Candidose : une multitude de symptômes pour un seul responsable

La candidose est provoquée par un champignon, le Candida albicans. Celui-ci se retrouve naturellement dans les intestins d’une majorité de personnes sous forme levure et dans ce cas, il ne provoque pas de symptômes désagréables. Il fait alors partie de ce qu’on appelle la population « commensale » de notre microbiote. Il devient cependant un problème lorsque ses colonies commencent à se multiplier sous forme mycélienne ou moisissure : il forme alors des filaments ou hyphes. Sous ces deux formes (levure ou moisissure), le Candida albicans produit de très nombreuses mycotoxines. Sous sa forme mycélienne, avec l’accroissement de la présence du champignon dans l’organisme, ces mycotoxines provoquent de nombreux symptômes. Elles produisent notamment des effets délétères sur l’intégrité de la muqueuse intestinale, avec les conséquences que cela implique (voir plus bas).
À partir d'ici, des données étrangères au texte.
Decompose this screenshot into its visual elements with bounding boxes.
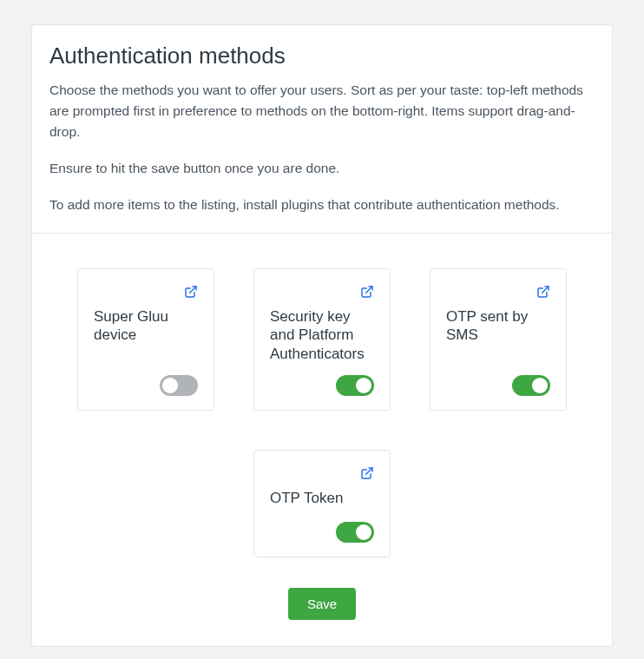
- description-paragraph: Choose the methods you want to offer you…: [49, 80, 595, 142]
- enable-toggle[interactable]: [336, 375, 374, 396]
- panel-body: Super Gluu device: [32, 234, 612, 646]
- description-paragraph: To add more items to the listing, instal…: [49, 194, 595, 215]
- svg-line-0: [190, 287, 196, 293]
- card-link-row: [270, 466, 374, 480]
- methods-grid: Super Gluu device: [49, 268, 595, 557]
- save-button[interactable]: Save: [288, 588, 356, 620]
- method-card-otp-token[interactable]: OTP Token: [253, 450, 391, 557]
- card-link-row: [94, 285, 198, 299]
- enable-toggle[interactable]: [336, 522, 374, 543]
- method-label: Super Gluu device: [94, 307, 198, 363]
- svg-line-3: [366, 468, 372, 474]
- save-row: Save: [49, 588, 595, 620]
- method-label: OTP Token: [270, 489, 374, 510]
- panel-header: Authentication methods Choose the method…: [32, 25, 612, 234]
- method-card-security-key[interactable]: Security key and Platform Authenticators: [253, 268, 391, 411]
- page-title: Authentication methods: [49, 43, 595, 69]
- toggle-row: [270, 375, 374, 396]
- method-label: Security key and Platform Authenticators: [270, 307, 374, 363]
- card-link-row: [270, 285, 374, 299]
- description-paragraph: Ensure to hit the save button once you a…: [49, 158, 595, 179]
- external-link-icon[interactable]: [184, 285, 198, 299]
- auth-methods-panel: Authentication methods Choose the method…: [31, 24, 613, 647]
- external-link-icon[interactable]: [536, 285, 550, 299]
- method-card-super-gluu[interactable]: Super Gluu device: [77, 268, 214, 411]
- method-card-otp-sms[interactable]: OTP sent by SMS: [430, 268, 567, 411]
- enable-toggle[interactable]: [160, 375, 198, 396]
- card-link-row: [446, 285, 550, 299]
- toggle-row: [94, 375, 198, 396]
- svg-line-1: [366, 287, 372, 293]
- external-link-icon[interactable]: [360, 285, 374, 299]
- external-link-icon[interactable]: [360, 466, 374, 480]
- toggle-row: [446, 375, 550, 396]
- method-label: OTP sent by SMS: [446, 307, 550, 363]
- svg-line-2: [542, 287, 549, 293]
- enable-toggle[interactable]: [512, 375, 550, 396]
- toggle-row: [270, 522, 374, 543]
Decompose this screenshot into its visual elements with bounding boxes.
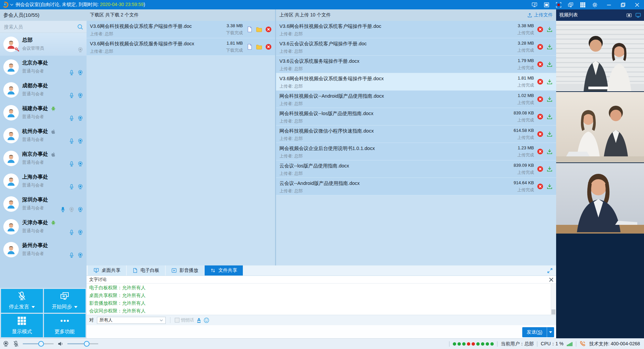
webcam-icon[interactable] bbox=[77, 115, 83, 121]
mic-icon[interactable] bbox=[69, 161, 74, 167]
download-icon[interactable] bbox=[546, 148, 553, 155]
mic-off-icon[interactable] bbox=[13, 341, 19, 347]
delete-icon[interactable] bbox=[537, 113, 543, 120]
download-icon[interactable] bbox=[546, 131, 553, 137]
message-input[interactable] bbox=[87, 326, 526, 338]
mic-icon[interactable] bbox=[69, 230, 74, 235]
participant-row[interactable]: 成都办事处 普通与会者 bbox=[0, 79, 87, 101]
search-input[interactable] bbox=[3, 24, 77, 30]
delete-icon[interactable] bbox=[537, 79, 543, 85]
tab-影音播放[interactable]: 影音播放 bbox=[166, 265, 205, 276]
mic-icon[interactable] bbox=[69, 70, 74, 76]
delete-icon[interactable] bbox=[537, 96, 543, 102]
participant-row[interactable]: 南京办事处 普通与会者 bbox=[0, 147, 87, 170]
slider-knob[interactable] bbox=[38, 341, 44, 347]
webcam-icon[interactable] bbox=[626, 12, 632, 18]
participant-row[interactable]: 深圳办事处 普通与会者 bbox=[0, 193, 87, 215]
file-row[interactable]: V3.6网会科技视频会议系统服务端操作手册.docx 上传者: 总部 1.81 … bbox=[276, 73, 556, 91]
more-functions-button[interactable]: 更多功能 bbox=[44, 314, 86, 338]
participant-row[interactable]: 总部 会议管理员 bbox=[0, 33, 87, 56]
file-row[interactable]: 网会视频会议企业后台使用说明书1.0.1.docx 上传者: 总部 1.23 M… bbox=[276, 143, 556, 160]
recipient-select[interactable]: 所有人 bbox=[97, 317, 166, 324]
delete-icon[interactable] bbox=[537, 131, 543, 137]
file-row[interactable]: 网会科技视频会议微信小程序快速指南.docx 上传者: 总部 614.58 KB… bbox=[276, 126, 556, 143]
search-icon[interactable] bbox=[77, 24, 83, 30]
download-icon[interactable] bbox=[546, 113, 553, 120]
settings-icon[interactable] bbox=[592, 2, 598, 8]
slider-knob[interactable] bbox=[84, 341, 90, 347]
participant-row[interactable]: 天津办事处 普通与会者 bbox=[0, 215, 87, 238]
download-icon[interactable] bbox=[546, 166, 553, 172]
webcam-icon[interactable] bbox=[77, 161, 83, 167]
delete-icon[interactable] bbox=[537, 26, 543, 33]
download-icon[interactable] bbox=[546, 79, 553, 85]
participant-row[interactable]: 杭州办事处 普通与会者 bbox=[0, 124, 87, 147]
whisper-checkbox[interactable] bbox=[175, 318, 179, 322]
webcam-icon[interactable] bbox=[77, 230, 83, 235]
chevron-down-icon[interactable] bbox=[10, 3, 13, 6]
expand-icon[interactable] bbox=[547, 268, 553, 273]
whisper-option[interactable]: 悄悄话 bbox=[175, 317, 194, 323]
font-icon[interactable]: A bbox=[197, 317, 201, 323]
video-thumbnail[interactable] bbox=[556, 163, 644, 234]
file-row[interactable]: 云会议--los版产品使用指南.docx 上传者: 总部 839.09 KB 上… bbox=[276, 160, 556, 178]
minimize-icon[interactable] bbox=[606, 2, 612, 8]
remote-desktop-icon[interactable] bbox=[532, 2, 537, 8]
participant-row[interactable]: 扬州办事处 普通与会者 bbox=[0, 238, 87, 261]
file-row[interactable]: V3.6网会科技视频会议系统服务端操作手册.docx 上传者: 总部 1.81 … bbox=[87, 38, 275, 56]
participant-row[interactable]: 福建办事处 普通与会者 bbox=[0, 101, 87, 124]
webcam-icon[interactable] bbox=[77, 207, 83, 212]
mic-icon[interactable] bbox=[69, 115, 74, 121]
folder-icon[interactable] bbox=[256, 44, 262, 50]
delete-icon[interactable] bbox=[537, 44, 543, 50]
video-thumbnail[interactable] bbox=[556, 92, 644, 162]
delete-icon[interactable] bbox=[537, 61, 543, 67]
doc-icon[interactable] bbox=[247, 26, 253, 33]
webcam-icon[interactable] bbox=[77, 252, 83, 258]
webcam-icon[interactable] bbox=[77, 47, 83, 53]
window-mode-icon[interactable] bbox=[544, 2, 549, 8]
mic-icon[interactable] bbox=[69, 184, 74, 190]
mic-icon[interactable] bbox=[69, 93, 74, 98]
video-thumbnail[interactable] bbox=[556, 21, 644, 91]
close-icon[interactable] bbox=[549, 278, 553, 282]
webcam-icon[interactable] bbox=[77, 93, 83, 98]
send-options-arrow[interactable] bbox=[547, 327, 554, 337]
upload-file-button[interactable]: 上传文件 bbox=[527, 12, 553, 18]
download-icon[interactable] bbox=[546, 96, 553, 102]
mic-volume-slider[interactable] bbox=[23, 343, 54, 344]
chat-scrollbar[interactable] bbox=[551, 284, 556, 315]
display-mode-button[interactable]: 显示模式 bbox=[1, 314, 43, 338]
maximize-icon[interactable] bbox=[620, 2, 626, 8]
doc-icon[interactable] bbox=[247, 44, 253, 50]
mic-icon[interactable] bbox=[69, 252, 74, 258]
folder-icon[interactable] bbox=[256, 26, 262, 33]
speaker-volume-slider[interactable] bbox=[67, 343, 98, 344]
speaker-icon[interactable] bbox=[57, 341, 64, 347]
download-icon[interactable] bbox=[546, 61, 553, 67]
sync-screens-icon[interactable] bbox=[568, 2, 574, 8]
download-icon[interactable] bbox=[546, 26, 553, 33]
layout-grid-icon[interactable] bbox=[580, 2, 586, 8]
file-row[interactable]: V3.6云会议系统服务端操作手册.docx 上传者: 总部 1.79 MB 上传… bbox=[276, 56, 556, 73]
close-icon[interactable] bbox=[634, 2, 640, 8]
send-button[interactable]: 发送(S) bbox=[522, 327, 554, 337]
start-sync-button[interactable]: 开始同步 bbox=[44, 289, 86, 313]
webcam-icon[interactable] bbox=[77, 70, 83, 76]
mic-on-icon[interactable] bbox=[60, 207, 66, 212]
tab-电子白板[interactable]: 电子白板 bbox=[127, 265, 166, 276]
mic-icon[interactable] bbox=[69, 138, 74, 144]
download-icon[interactable] bbox=[546, 44, 553, 50]
delete-icon[interactable] bbox=[537, 148, 543, 155]
webcam-icon[interactable] bbox=[77, 184, 83, 190]
file-row[interactable]: V3.6云会议会议系统客户端操作手册.doc 上传者: 总部 3.28 MB 上… bbox=[276, 38, 556, 56]
webcam-icon[interactable] bbox=[3, 341, 9, 347]
monitor-icon[interactable] bbox=[635, 12, 641, 18]
emoji-icon[interactable] bbox=[204, 317, 209, 323]
file-row[interactable]: V3.6网会科技视频会议系统客户端操作手册.doc 上传者: 总部 3.38 M… bbox=[276, 21, 556, 38]
record-icon[interactable] bbox=[556, 2, 561, 8]
webcam-icon[interactable] bbox=[77, 138, 83, 144]
participant-row[interactable]: 北京办事处 普通与会者 bbox=[0, 56, 87, 79]
webcam-icon[interactable] bbox=[69, 207, 74, 212]
delete-icon[interactable] bbox=[537, 166, 543, 172]
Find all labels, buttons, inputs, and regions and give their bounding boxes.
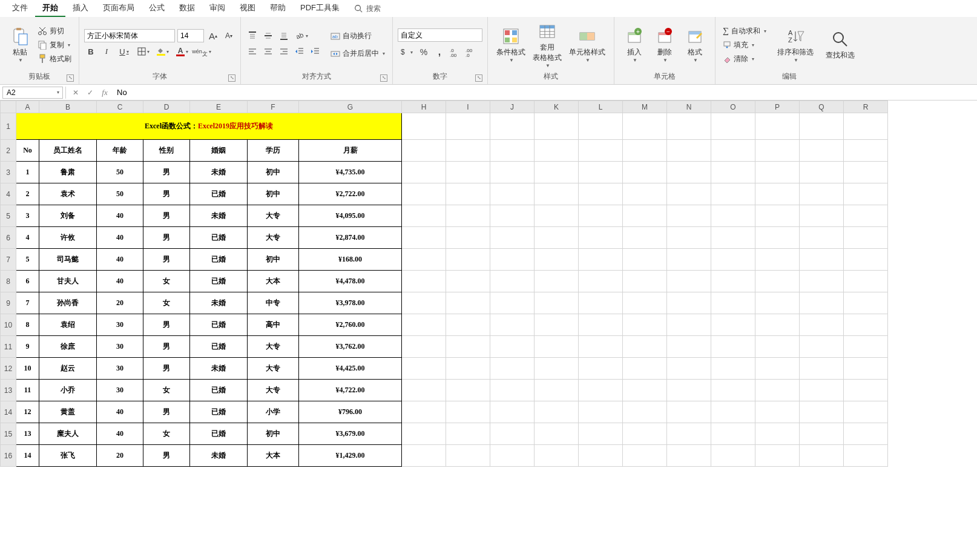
cell[interactable] (755, 423, 800, 445)
data-cell[interactable]: 大本 (248, 271, 299, 292)
cell[interactable] (667, 401, 711, 423)
comma-button[interactable]: , (433, 45, 446, 59)
column-header-L[interactable]: L (579, 101, 623, 113)
cell[interactable] (667, 380, 711, 401)
phonetic-button[interactable]: wén文▾ (193, 45, 210, 58)
cell[interactable] (844, 249, 888, 271)
decrease-font-button[interactable]: A▾ (222, 29, 235, 42)
column-header-B[interactable]: B (39, 101, 97, 113)
cell[interactable] (667, 249, 711, 271)
cell[interactable] (402, 336, 446, 358)
cell[interactable] (844, 336, 888, 358)
cell[interactable] (446, 401, 490, 423)
row-header-8[interactable]: 8 (1, 271, 16, 292)
cell[interactable] (844, 140, 888, 162)
cell[interactable] (490, 249, 535, 271)
cell[interactable] (490, 227, 535, 249)
cell[interactable] (623, 205, 667, 227)
formula-input[interactable] (112, 87, 977, 98)
data-cell[interactable]: 大专 (248, 205, 299, 227)
data-cell[interactable]: 高中 (248, 314, 299, 336)
data-cell[interactable]: 已婚 (190, 249, 248, 271)
cell[interactable] (844, 314, 888, 336)
cell[interactable] (623, 380, 667, 401)
cell[interactable] (844, 292, 888, 314)
italic-button[interactable]: I (100, 45, 113, 58)
data-cell[interactable]: 男 (143, 314, 190, 336)
cell[interactable] (623, 358, 667, 380)
cell[interactable] (711, 445, 755, 467)
cell[interactable] (800, 162, 844, 183)
cell[interactable] (711, 380, 755, 401)
cell[interactable] (755, 314, 800, 336)
salary-cell[interactable]: ¥2,760.00 (299, 314, 402, 336)
cancel-formula-button[interactable]: ✕ (68, 88, 83, 97)
cell[interactable] (490, 183, 535, 205)
cell[interactable] (844, 358, 888, 380)
cell[interactable] (535, 113, 579, 140)
salary-cell[interactable]: ¥4,722.00 (299, 380, 402, 401)
fill-button[interactable]: 填充▾ (720, 39, 769, 51)
data-cell[interactable]: 初中 (248, 423, 299, 445)
data-cell[interactable]: 男 (143, 227, 190, 249)
data-cell[interactable]: 初中 (248, 183, 299, 205)
cell[interactable] (402, 113, 446, 140)
cut-button[interactable]: 剪切 (35, 25, 74, 38)
align-middle-button[interactable] (262, 29, 275, 42)
data-cell[interactable]: 8 (16, 314, 39, 336)
cell[interactable] (667, 423, 711, 445)
data-cell[interactable]: 50 (97, 183, 143, 205)
merge-center-button[interactable]: 合并后居中▾ (328, 47, 387, 60)
cell[interactable] (711, 249, 755, 271)
data-cell[interactable]: 3 (16, 205, 39, 227)
confirm-formula-button[interactable]: ✓ (83, 88, 97, 97)
cell[interactable] (535, 423, 579, 445)
border-button[interactable]: ▾ (135, 45, 152, 58)
cell[interactable] (800, 336, 844, 358)
decrease-decimal-button[interactable]: .00.0 (464, 45, 478, 59)
cell[interactable] (623, 336, 667, 358)
cell[interactable] (402, 292, 446, 314)
menu-页面布局[interactable]: 页面布局 (96, 0, 142, 17)
salary-cell[interactable]: ¥2,722.00 (299, 183, 402, 205)
data-cell[interactable]: 男 (143, 162, 190, 183)
menu-审阅[interactable]: 审阅 (202, 0, 232, 17)
cell[interactable] (579, 358, 623, 380)
cell[interactable] (711, 227, 755, 249)
cell[interactable] (446, 162, 490, 183)
cell[interactable] (490, 205, 535, 227)
cell[interactable] (535, 445, 579, 467)
row-header-1[interactable]: 1 (1, 113, 16, 140)
cell[interactable] (490, 380, 535, 401)
align-dialog-launcher[interactable]: ⤡ (380, 74, 387, 82)
cell[interactable] (711, 336, 755, 358)
cell[interactable] (402, 162, 446, 183)
data-cell[interactable]: 小乔 (39, 380, 97, 401)
salary-cell[interactable]: ¥3,978.00 (299, 292, 402, 314)
cell[interactable] (711, 401, 755, 423)
cell[interactable] (844, 423, 888, 445)
salary-cell[interactable]: ¥4,425.00 (299, 358, 402, 380)
cell[interactable] (402, 227, 446, 249)
cell[interactable] (800, 380, 844, 401)
cell[interactable] (711, 314, 755, 336)
data-cell[interactable]: 40 (97, 249, 143, 271)
cell[interactable] (579, 423, 623, 445)
cell[interactable] (711, 113, 755, 140)
clear-button[interactable]: 清除▾ (720, 53, 769, 65)
column-header-K[interactable]: K (535, 101, 579, 113)
cell[interactable] (755, 401, 800, 423)
cell[interactable] (623, 314, 667, 336)
data-cell[interactable]: 许攸 (39, 227, 97, 249)
data-cell[interactable]: 刘备 (39, 205, 97, 227)
accounting-format-button[interactable]: $▾ (398, 45, 415, 59)
paste-button[interactable]: 粘贴▼ (5, 25, 35, 64)
data-cell[interactable]: 未婚 (190, 205, 248, 227)
cell[interactable] (490, 140, 535, 162)
data-cell[interactable]: 10 (16, 358, 39, 380)
cell[interactable] (579, 140, 623, 162)
delete-cells-button[interactable]: − 删除▼ (650, 25, 680, 64)
data-cell[interactable]: 未婚 (190, 358, 248, 380)
cell[interactable] (402, 249, 446, 271)
data-cell[interactable]: 黄盖 (39, 401, 97, 423)
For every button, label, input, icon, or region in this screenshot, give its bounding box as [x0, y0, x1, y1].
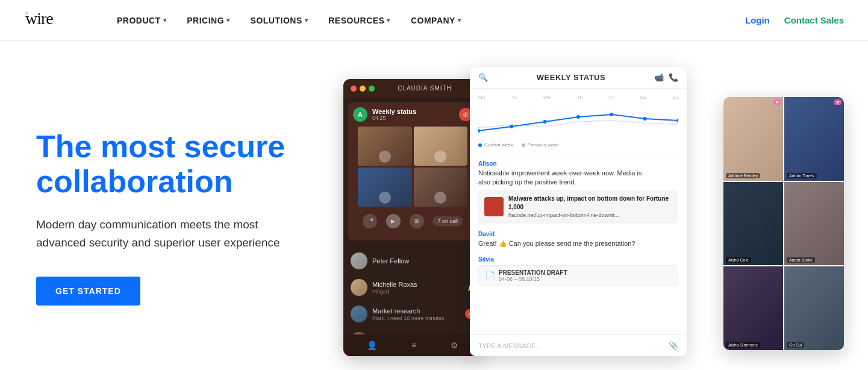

Quels sont les symptômes associés à une candidose ?
Ils sont multiples et touchent aussi bien le système digestif (constipation, diarrhée, reflux, crampes d’estomac, prise de poids) que respiratoire (asthme, rhinite, sinusite, toux persistante, mal de gorge), génital (mycoses à répétition) ou immunitaire (rhumes et infections virales fréquents, otites, angines, hypersensibilités alimentaires, réactions allergiques, etc.). L’imperméabilité de la muqueuse intestinale se trouvant atteinte, les réactions du système immunitaire inadaptées se multiplient et entraînent l’instauration d’un cercle vicieux dont il devient difficile de se sortir.

La multiplicité des symptômes d’une candidose explique pourquoi celle-ci peut être diagnostiquée sur le tard, ses symptômes pouvant être confondus avec ceux d’autres maladies. Le Candida albicans se trouve sous sa forme « inoffensive » dans les intestins mais il peut migrer sous forme mycélienne à d’autres organes, parfois éloignés. Ainsi, une candidose buccale se manifestera sous la forme de muguet, et des infections récurrentes au niveau génital peuvent également être signe d’une candidose. Traiter localement l’infection atténuera voire fera disparaître localement les symptômes mais la même zone continuera à être infectée jusqu’à ce que la prolifération du candida au niveau intestinal soit éradiquée.

Quelles sont les causes ?
L’évolution du Candida albicans dans sa forme mycélienne dépend d’un certain nombre de facteurs. Une alimentation trop riche en sucres, le diabète, des cures d’antibiotiques à répétition, le stress, la pilule contraceptive ont été identifiés comme les causes de candidose les plus répandues.
Le Candida albicans se nourrit en effet de sucre : la levure a besoin de cette source d’énergie pour se développer et se transformer en mycélium. Cela explique pourquoi les personnes qui sont atteintes de candidose souffrent de compulsions sucrées quasiment impossibles à combattre. Ces personnes se reprochent ou se voient reprocher de succomber à leurs pulsions sucrées et de ne pas avoir « de volonté » dans la gestion de leurs prises glucidiques, alors qu’en réalité, elles ne font que répondre à un appel « physiologique ».
La bonne nouvelle est que la candidose n’est pas une fatalité et ses symptômes peuvent disparaître ! La prise en charge passera par une adaptation nutritionnelle (ajustements alimentaires et compléments), un soutien du foie pour aider à évacuer les mycotoxines, une réparation de la muqueuse intestinale et enfin, une stimulation du système immunitaire pour empêcher le Candida albicans de développer à nouveau sa forme mycélienne.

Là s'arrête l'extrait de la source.